Closing that gap was part of the motivation for the party’s main super PAC, Priorities USA, when it decided to forgo running television advertisements during the 2018 cycle.
Instead, the group has devoted $50 million of its $75 million operating budget to a digital ad portfolio. In all, it has trained 600 operatives on digital strategy and hired a team of roughly 60 individuals to create everything from online ads, videos, graphics, gifs and banner ads and to oversee media purchasing strategy. Their operation has expanded so fast that they had to open up a second office in Washington D.C.
“Campaigns still need to be putting a bigger percentage of their budget online,” said Josh Schwerin, a top spokesperson for the group. “The reason they don’t yet is it feels risky and new. And it is also because digital spending is more opaque.
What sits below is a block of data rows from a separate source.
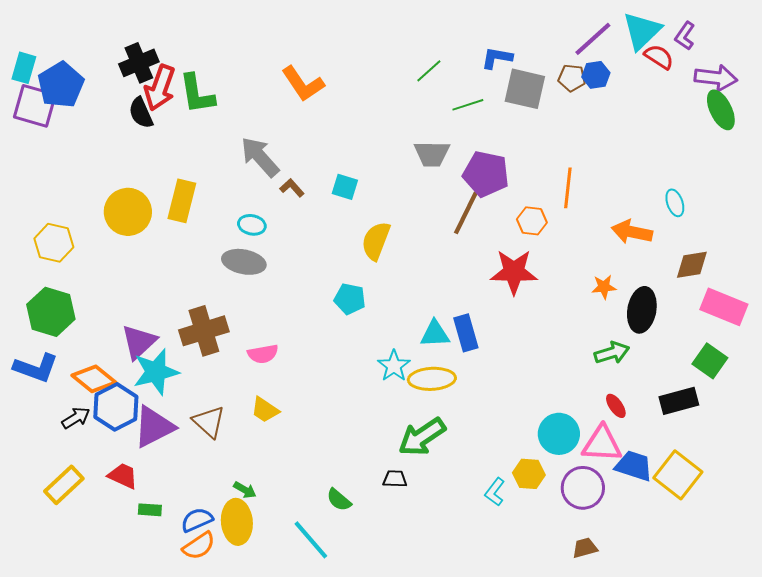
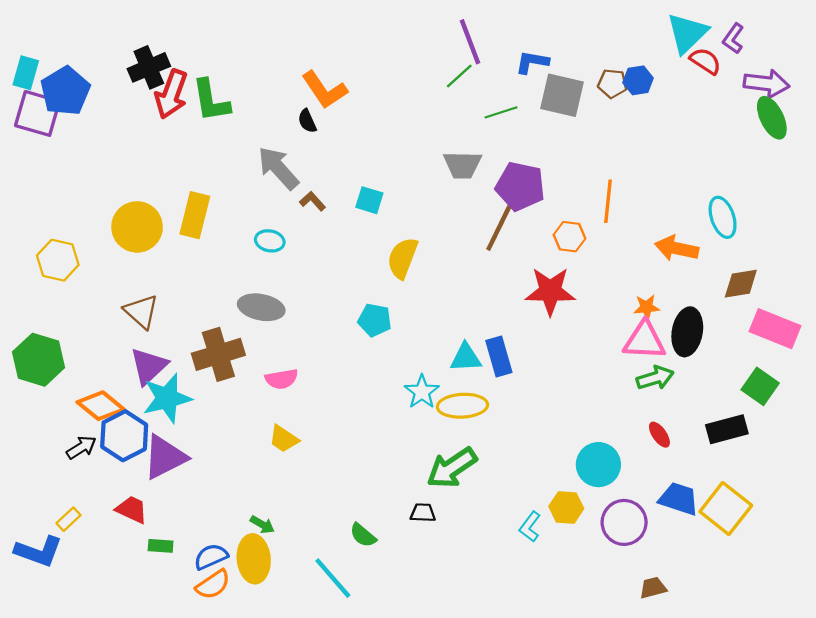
purple line: (593, 39) -> (470, 42), moved, turned -69
black semicircle: (141, 113) -> (307, 121), moved, size x0.7
cyan ellipse: (675, 203) -> (723, 217), size x1.4
gray ellipse: (244, 262) -> (261, 307), moved
green hexagon: (51, 312) -> (39, 360), moved
blue L-shape: (36, 368) -> (39, 551), moved
brown triangle: (209, 422) -> (141, 312), moved
pink triangle: (602, 444) -> (644, 340), moved
yellow rectangle: (64, 485) -> (69, 519), size x0.6
brown trapezoid: (585, 548) -> (653, 588), moved

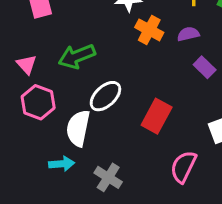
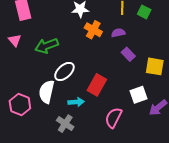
pink triangle: (27, 64) -> (15, 40), moved
pink hexagon: (38, 102) -> (20, 105), moved
cyan arrow: (62, 164) -> (76, 102), moved

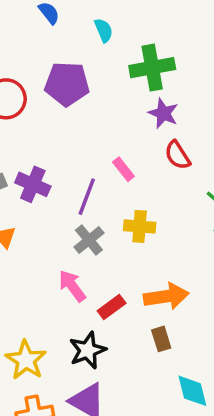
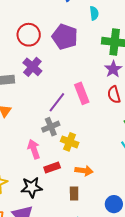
pink rectangle: (123, 169) -> (82, 93), size x1.5
purple cross: (33, 184) -> (32, 67), moved
yellow cross: (140, 226) -> (70, 142), moved
orange arrow: (166, 296) -> (84, 171), size x0.7

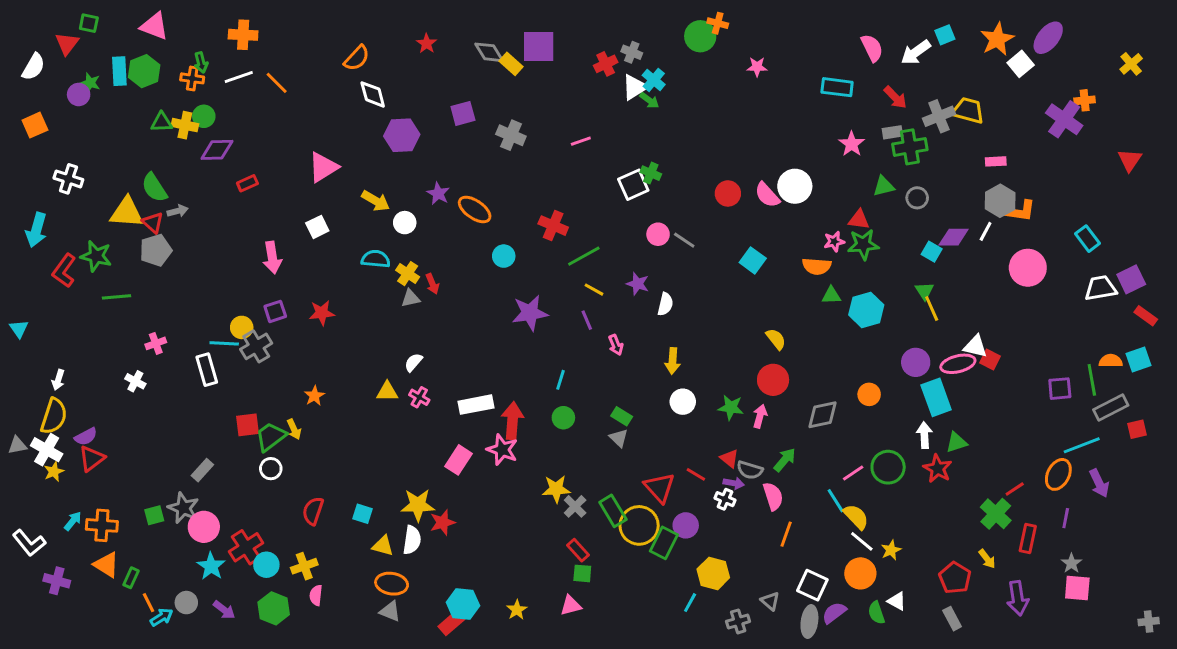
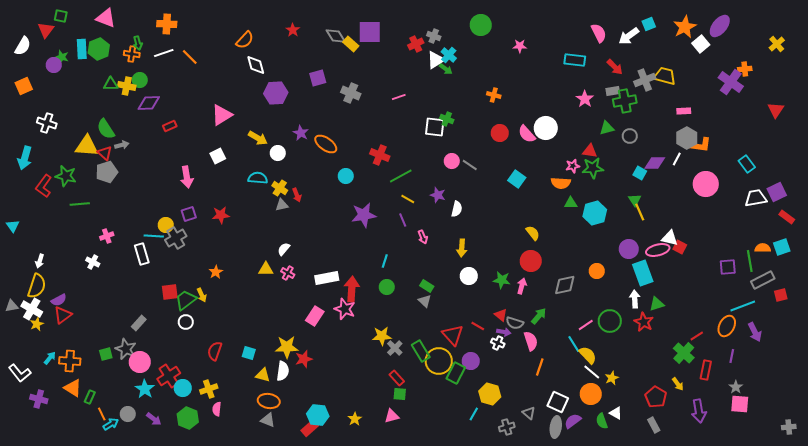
orange cross: (718, 23) -> (494, 95), moved
white square: (633, 185) -> (435, 127), turned 30

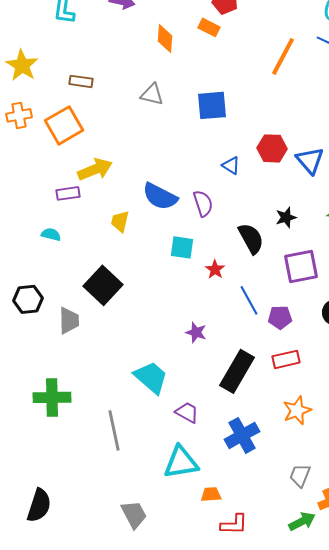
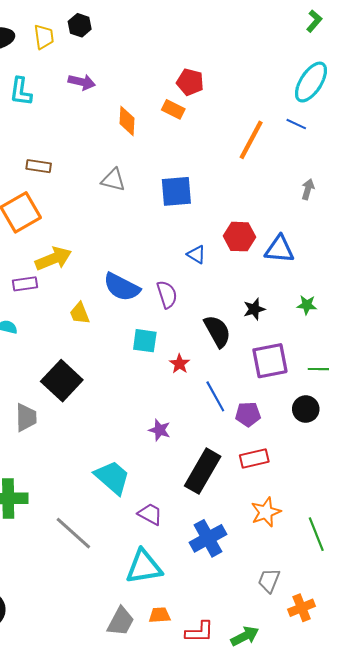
blue triangle: (310, 160) -> (279, 249), turned -44
yellow trapezoid: (120, 221) -> (80, 313), turned -35
gray line: (114, 430) -> (73, 533), turned -36
orange trapezoid: (211, 494) -> (160, 615), moved
gray trapezoid: (134, 514) -> (121, 621), moved, turned 56
green arrow: (302, 521) -> (245, 636), moved

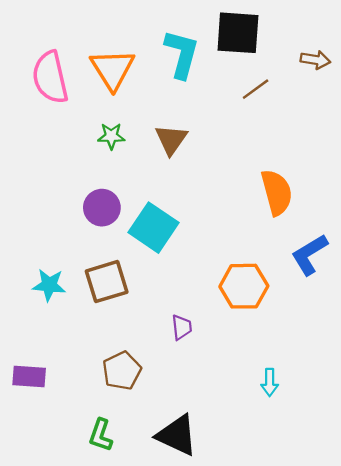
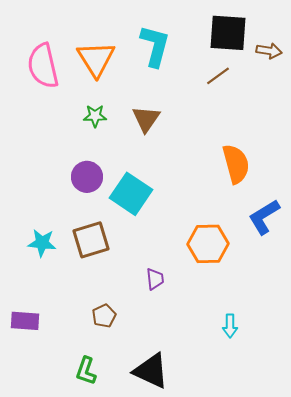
black square: (238, 33) -> (228, 33), moved
brown pentagon: (122, 371) -> (104, 316), size x0.7

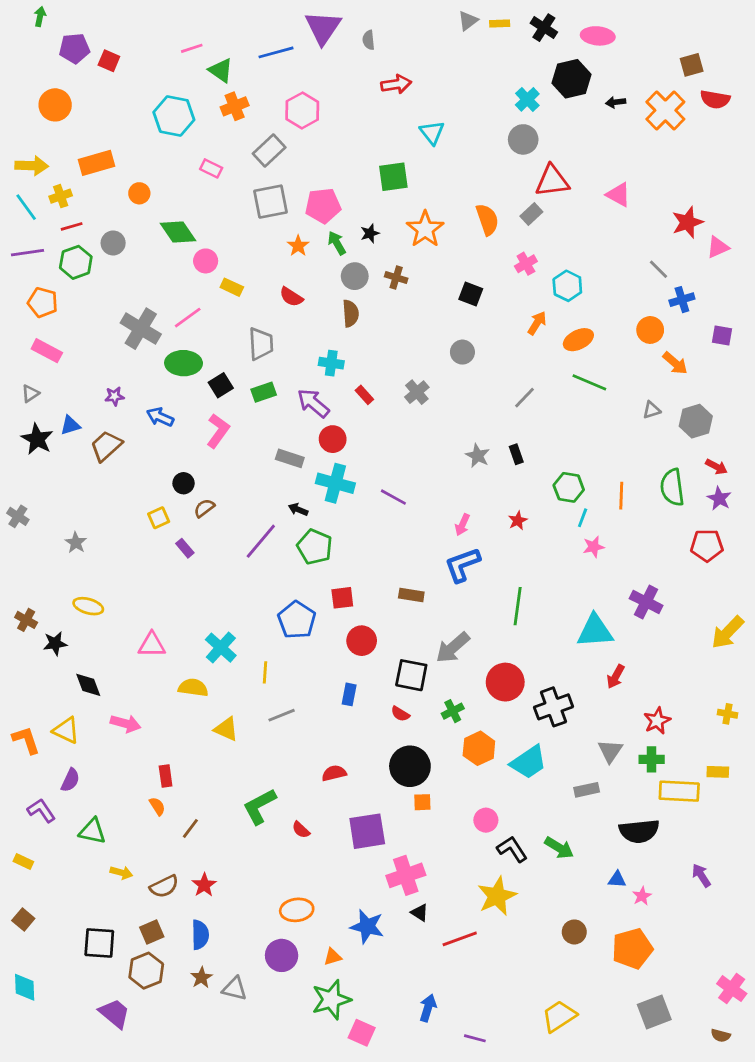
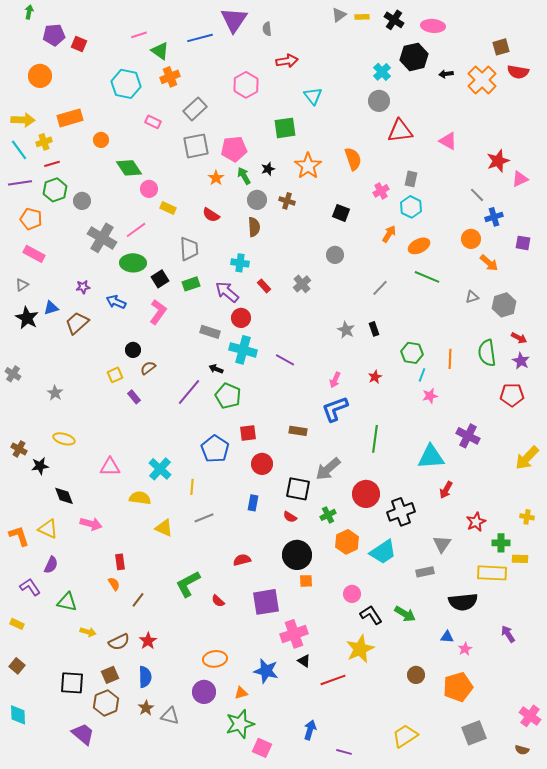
pink hexagon: (302, 110) -> (246, 85), moved
gray rectangle: (531, 214) -> (411, 179), moved, turned -35
gray circle: (113, 243) -> (82, 201), moved
green cross: (652, 759) -> (501, 543), moved

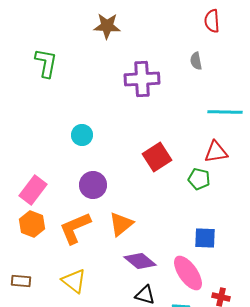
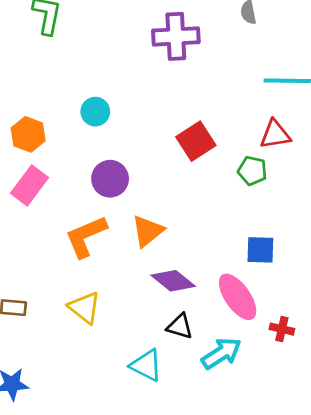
orange hexagon: (32, 224) -> (28, 134), moved

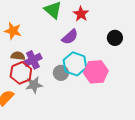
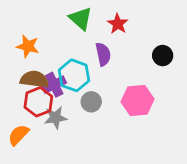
purple semicircle: (70, 37) -> (103, 54), turned -60
brown semicircle: (18, 56) -> (34, 79), size x1.5
cyan hexagon: (75, 64) -> (74, 75), moved

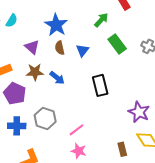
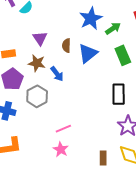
blue star: (56, 25) -> (91, 18), moved
blue triangle: (82, 50) -> (88, 53), size x1.5
black rectangle: (100, 85) -> (119, 94), moved
gray hexagon: (45, 118) -> (37, 96), moved

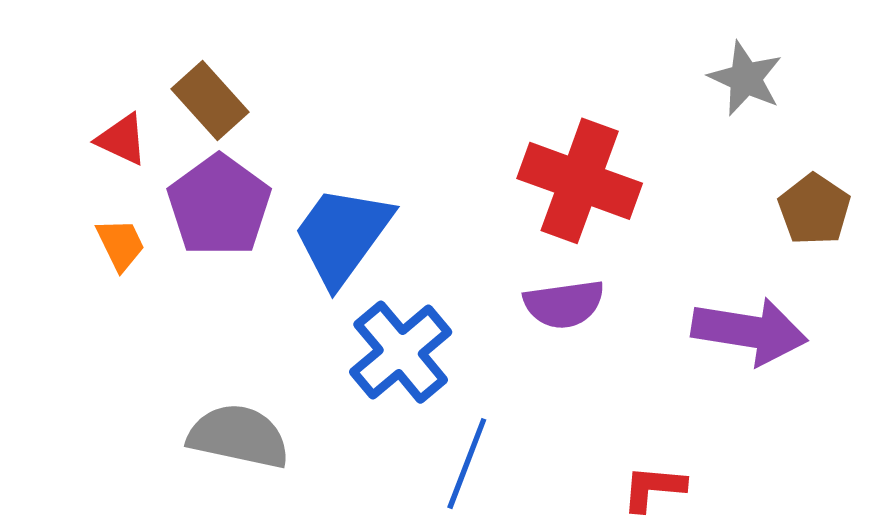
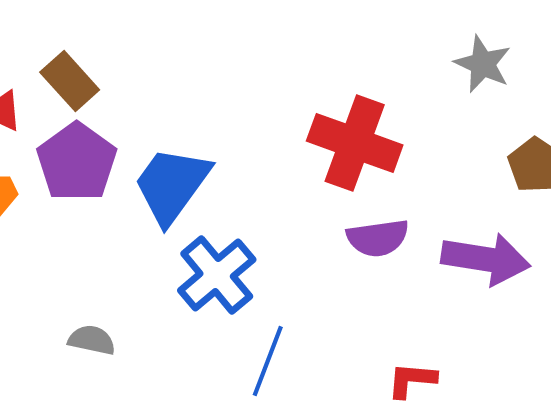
purple semicircle: (564, 304) -> (378, 238), moved
gray semicircle: (239, 436) -> (92, 340), size x0.6

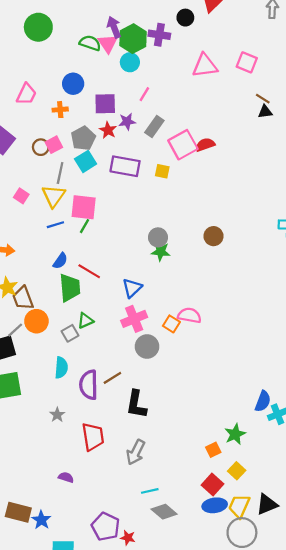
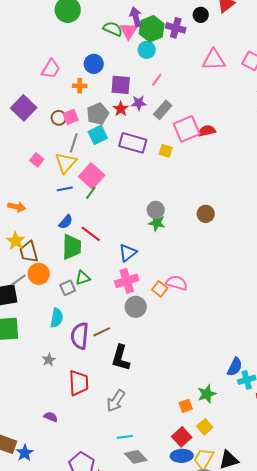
pink square: (84, 207) -> (92, 176), turned 30

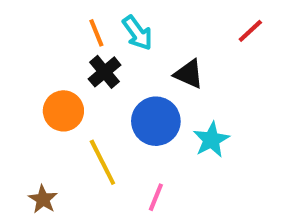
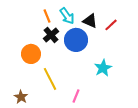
red line: (250, 31) -> (111, 25), moved
black triangle: (189, 74) -> (90, 21), moved
blue circle: (156, 121) -> (76, 40), moved

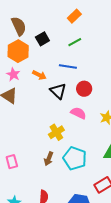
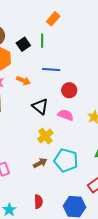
green line: (75, 42) -> (42, 41), moved, turned -56
black triangle: (58, 91) -> (40, 106), moved
brown arrow: (49, 159) -> (40, 163), turned -136

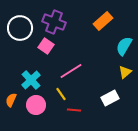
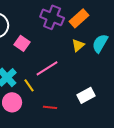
purple cross: (54, 22) -> (52, 17), moved
yellow triangle: (125, 72) -> (78, 45), moved
yellow line: (61, 94) -> (29, 85), moved

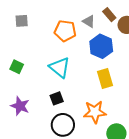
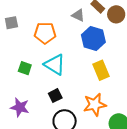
orange pentagon: (65, 31) -> (45, 33), moved
green square: (17, 67) -> (25, 68), moved

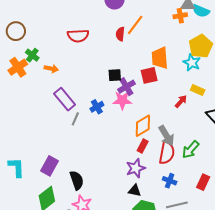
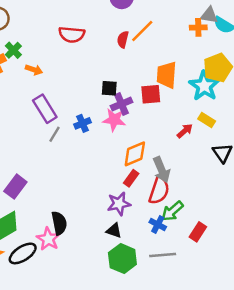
cyan star: (192, 63) -> (204, 86), size x1.4
green arrow: (191, 150) -> (172, 211), moved
black semicircle: (77, 180) -> (59, 223), moved

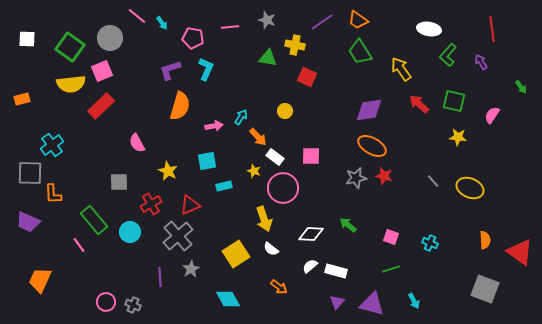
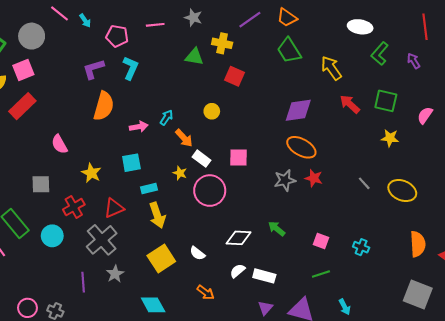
yellow arrow: (264, 219) -> (157, 215), moved
orange semicircle: (485, 240) -> (418, 244), size x1.4

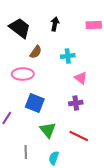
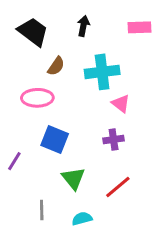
cyan cross: (68, 56) -> (102, 72), size x1.6
red line: (79, 136) -> (118, 187), turned -66
cyan semicircle: (54, 158) -> (82, 219), turned 56

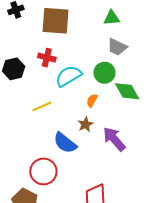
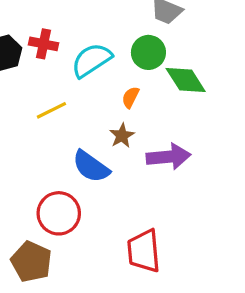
red cross: (47, 58) -> (43, 44), moved
purple arrow: (114, 139) -> (168, 157), turned 128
It is harder to know what you’re up against whereas with TV, you see every week the expenditures being spent and you’re like, ‘Oh we’ve got to match that.’”
But Schwerin also cautioned that digital is not a panacea. For every candidate whose campaign has taken off on the back of a viral video, there are 99 others whose campaigns remained stagnant. The audience watching television may be older and growing smaller. But those same people are the ones most reliably to vote. And even if the Republican Party has made great leaps on the digital front—through persuasion ads, list building, and fundraising—they have deeper pockets and are still pouring money into TV too.
“Digital has a growing part which our budget accounts for but I think it is fair to say TV and radio are still king,” said Chris Pack, communications director for a host of GOP super PACs and outside groups. He added, tongue in cheek: “We encourage all Democrats to stop spending money on TV.”